What's happening Husky, haven't heard from you in a while


----------



## katfish (Apr 7, 2004)

> im still looking for the ohio state record channel catfish picture


Husky

I am trying to get you one.
The channel cats just won't cooperate


----------



## catking (Apr 5, 2004)

Gusmatic of this site holds the state record. Maybe he will chime in. I've seen the pic of the world record and it does look " diffrent " But it certainly is NOT a flathead and there were zero blue cats down there at that time. They werre not introduced until 1967 , so it is a channel cat  . Hey 'Nasty !!!.........THE CATKING !!!


----------



## flathunter (Apr 5, 2004)

I think I will catch the world record Flathead this year, and show you guys the pic.  
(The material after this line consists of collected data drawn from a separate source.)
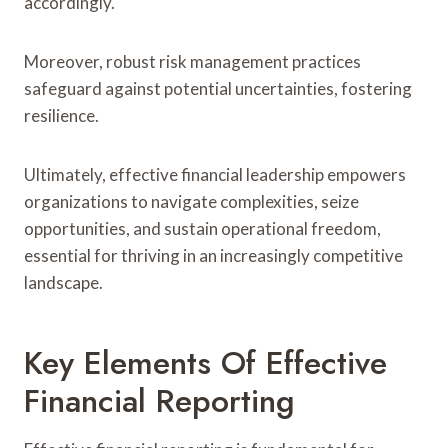
accordingly.
Moreover, robust risk management practices
safeguard against potential uncertainties, fostering
resilience.
Ultimately, effective financial leadership empowers
organizations to navigate complexities, seize
opportunities, and sustain operational freedom,
essential for thriving in an increasingly competitive
landscape.
Key Elements Of Effective
Financial Reporting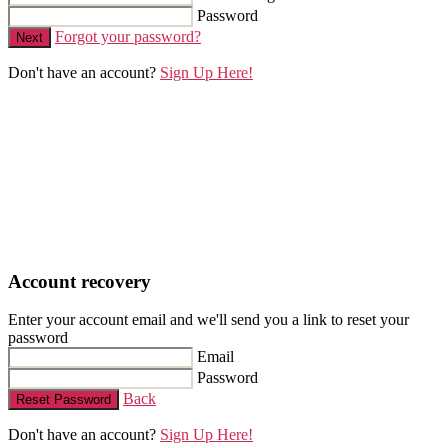
Password
Forgot your password?
Next
Don't have an account?
Sign Up Here!
Account recovery
Enter your account email and we'll send you a link to reset your
password
Email
Password
Back
Reset Password
Don't have an account?
Sign Up Here!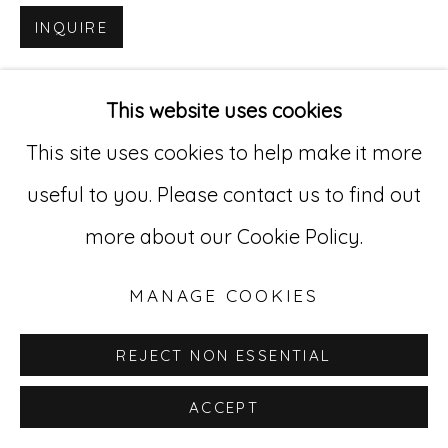
INQUIRE
Go
529 West 20th Street, 3rd Floor
This website uses cookies
New York, NY 10011
This site uses cookies to help make it more
212-627-4819
useful to you. Please contact us to find out
more about our Cookie Policy.
MANAGE COOKIES
REJECT NON ESSENTIAL
ACCEPT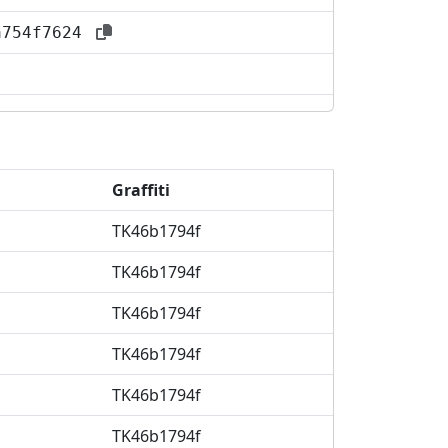
aa754f7624
Graffiti
TK46b1794f
TK46b1794f
TK46b1794f
TK46b1794f
TK46b1794f
TK46b1794f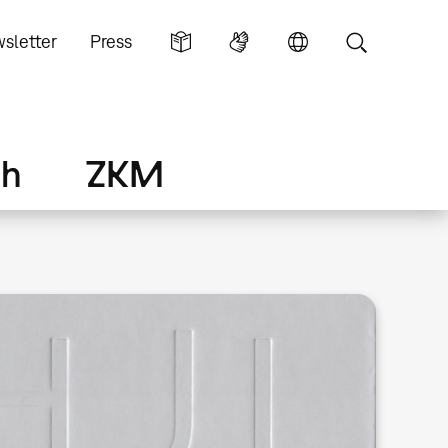
sletter
Press
ch
ZKM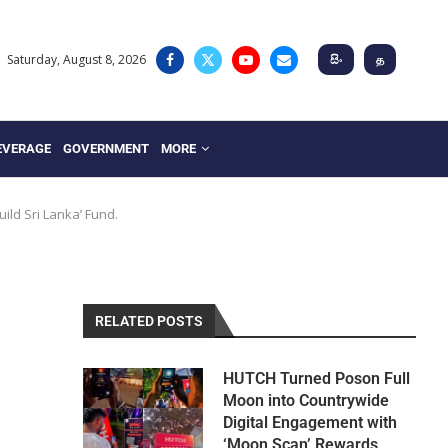
Saturday, August 8, 2026
සිං
த
EVERAGE
GOVERNMENT
MORE
uild Sri Lanka’ Fund.
RELATED POSTS
HUTCH Turned Poson Full
Moon into Countrywide
Digital Engagement with
‘Moon Scan’ Rewards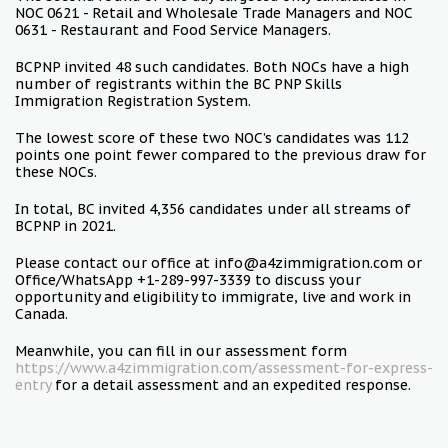
NOC 0621 - Retail and Wholesale Trade Managers and NOC
0631 - Restaurant and Food Service Managers.
BCPNP invited 48 such candidates. Both NOCs have a high
number of registrants within the BC PNP Skills
Immigration Registration System.
The lowest score of these two NOC’s candidates was 112
points one point fewer compared to the previous draw for
these NOCs.
In total, BC invited 4,356 candidates under all streams of
BCPNP in 2021.
Please contact our office at info@a4zimmigration.com or
Office/WhatsApp +1-289-997-3339 to discuss your
opportunity and eligibility to immigrate, live and work in
Canada.
Meanwhile, you can fill in our assessment form
https://www.a4zimmigration.com/assessment-for-express-
entry
for a detail assessment and an expedited response.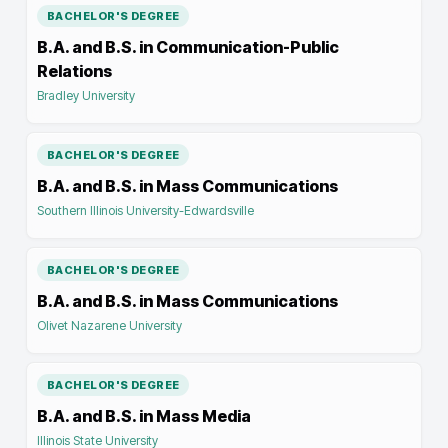
BACHELOR'S DEGREE
B.A. and B.S. in Communication-Public
Relations
Bradley University
BACHELOR'S DEGREE
B.A. and B.S. in Mass Communications
Southern Illinois University-Edwardsville
BACHELOR'S DEGREE
B.A. and B.S. in Mass Communications
Olivet Nazarene University
BACHELOR'S DEGREE
B.A. and B.S. in Mass Media
Illinois State University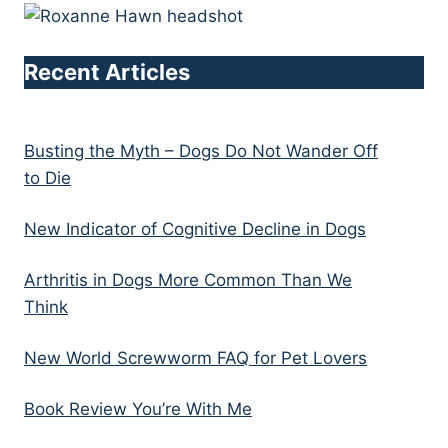
Recent Articles
Busting the Myth – Dogs Do Not Wander Off
to Die
New Indicator of Cognitive Decline in Dogs
Arthritis in Dogs More Common Than We
Think
New World Screwworm FAQ for Pet Lovers
Book Review You’re With Me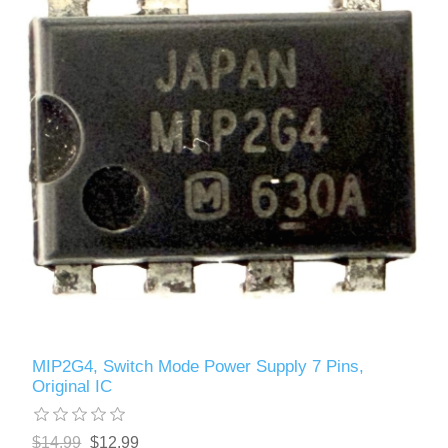
MIP2G4, Switch Mode Power Supply 7 Pins,
Original IC
$14.99
$12.99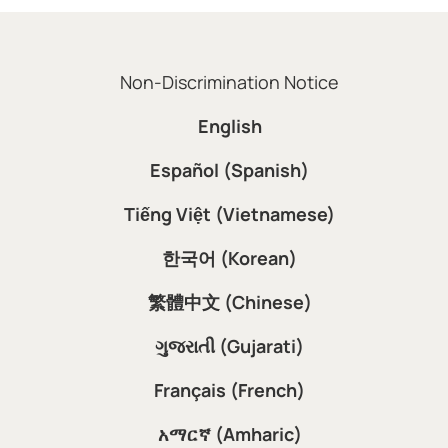
Non-Discrimination Notice
English
Español (Spanish)
Tiếng Việt (Vietnamese)
한국어 (Korean)
繁體中文 (Chinese)
ગુજરાતી (Gujarati)
Français (French)
አማርኛ (Amharic)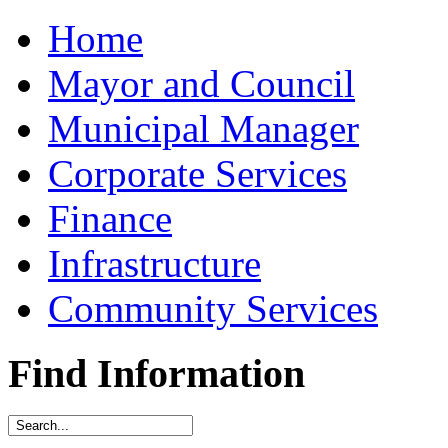
Home
Mayor and Council
Municipal Manager
Corporate Services
Finance
Infrastructure
Community Services
Find Information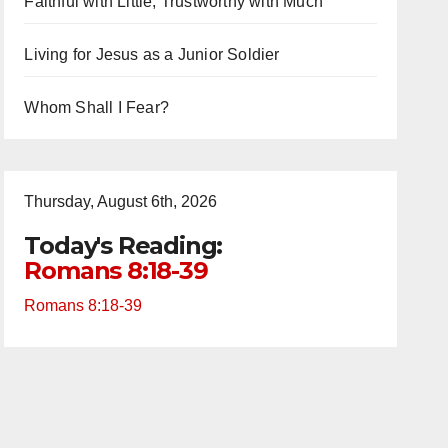
Faithful with Little, Trustworthy with Much
Living for Jesus as a Junior Soldier
Whom Shall I Fear?
Thursday, August 6th, 2026
Today's Reading:
Romans 8:18-39
Romans 8:18-39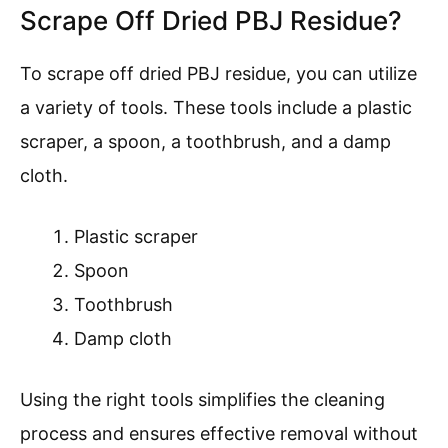
Scrape Off Dried PBJ Residue?
To scrape off dried PBJ residue, you can utilize
a variety of tools. These tools include a plastic
scraper, a spoon, a toothbrush, and a damp
cloth.
Plastic scraper
Spoon
Toothbrush
Damp cloth
Using the right tools simplifies the cleaning
process and ensures effective removal without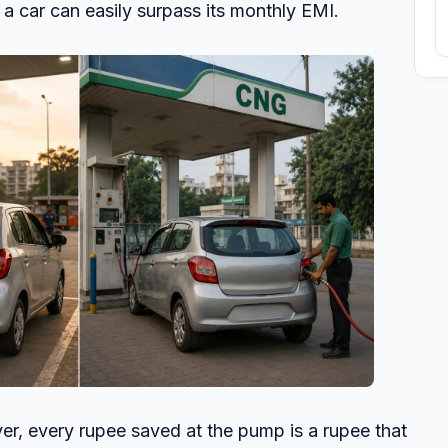
 a car can easily surpass its monthly EMI.
yer, every rupee saved at the pump is a rupee that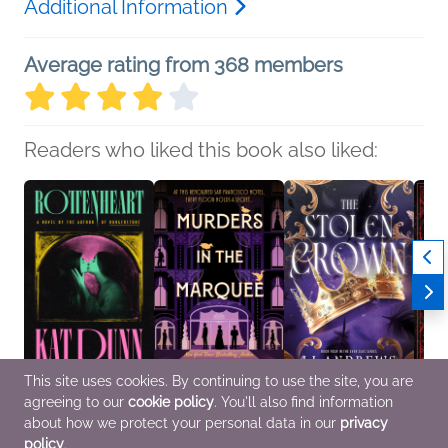
Additional Information
Average rating from 368 members
Readers who liked this book also liked:
This site uses cookies. By continuing to use the site, you are
agreeing to our
cookie policy
. You'll also find information
Rottenheart
Murders in the
The Stolen Crown
Her C
Kat Dunn
Marquee
LJ Andrews
Editio
about how we protect your personal data in our
privacy
General Fiction (Adult),
Dana Mentink
New Adult, Romance,
Jenea
policy
.
LGBTQIAP+, Romance
Christian, Historical
Sci Fi & Fantasy
Genera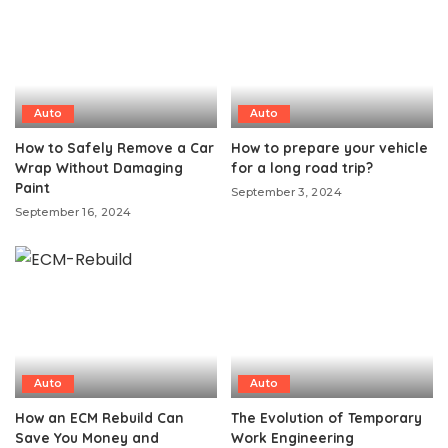
Auto
Auto
How to Safely Remove a Car
How to prepare your vehicle
Wrap Without Damaging
for a long road trip?
Paint
September 3, 2024
September 16, 2024
Auto
Auto
How an ECM Rebuild Can
The Evolution of Temporary
Save You Money and
Work Engineering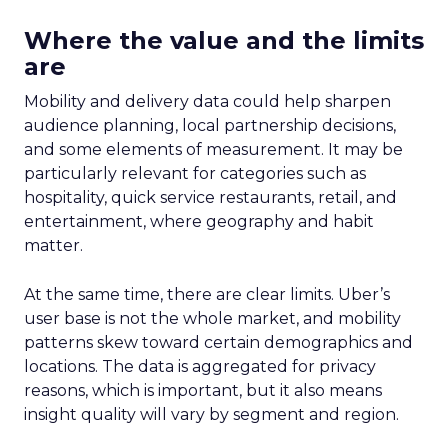
Where the value and the limits
are
Mobility and delivery data could help sharpen
audience planning, local partnership decisions,
and some elements of measurement. It may be
particularly relevant for categories such as
hospitality, quick service restaurants, retail, and
entertainment, where geography and habit
matter.
At the same time, there are clear limits. Uber’s
user base is not the whole market, and mobility
patterns skew toward certain demographics and
locations. The data is aggregated for privacy
reasons, which is important, but it also means
insight quality will vary by segment and region.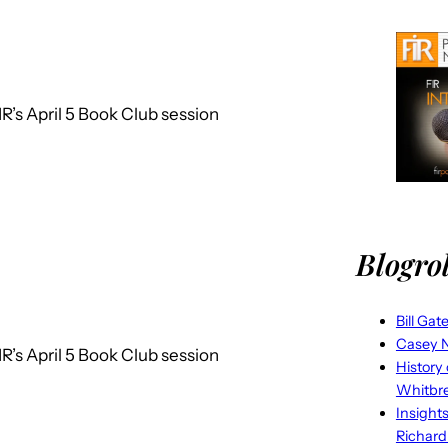
R’s April 5 Book Club session
Blogrol
Bill Gat
Casey N
R’s April 5 Book Club session
History
Whitbr
Insight
Richard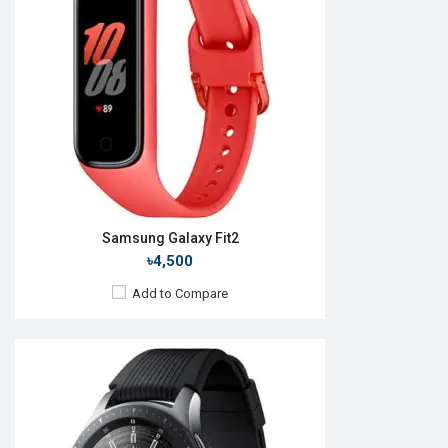
Camera:
No
RAM:
1.5GB
ROM:
4GB
Battery:
Li-Ion 472 mAh
Features:
Always-on display Rotating bezel
View Details →
Samsung Galaxy Fit2
৳4,500
Add to Compare
Released:
26 Aug 2022
OS:
Android v4.0
Display:
1.2'' 396 x 396p
Camera:
No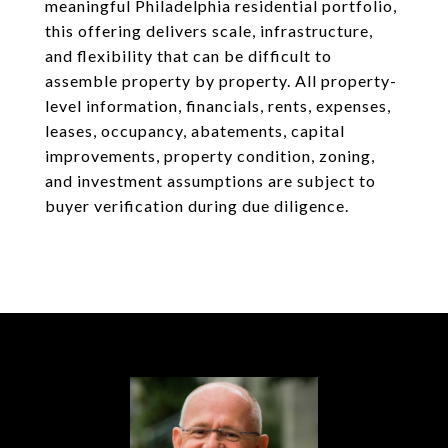
meaningful Philadelphia residential portfolio,
this offering delivers scale, infrastructure,
and flexibility that can be difficult to
assemble property by property. All property-
level information, financials, rents, expenses,
leases, occupancy, abatements, capital
improvements, property condition, zoning,
and investment assumptions are subject to
buyer verification during due diligence.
HA!, I will be lucky to catch a 10-lber


----------



## husky hooker (Apr 6, 2004)

i hear ya robbie,hope to see ya this year....hi nasty long time..congrats on wedding.see ya at jims


----------



## FISHNASTY (Oct 19, 2004)

Hey, see ya'll at Corey's this year, I'm that guy always getting a some cash at the end. heheheh. I'll bring ya the state record channel in may, then post the pic on here.
Nasty


----------



## catking (Apr 5, 2004)

This sounds familiar.............  .............. THE CATKING !!!


----------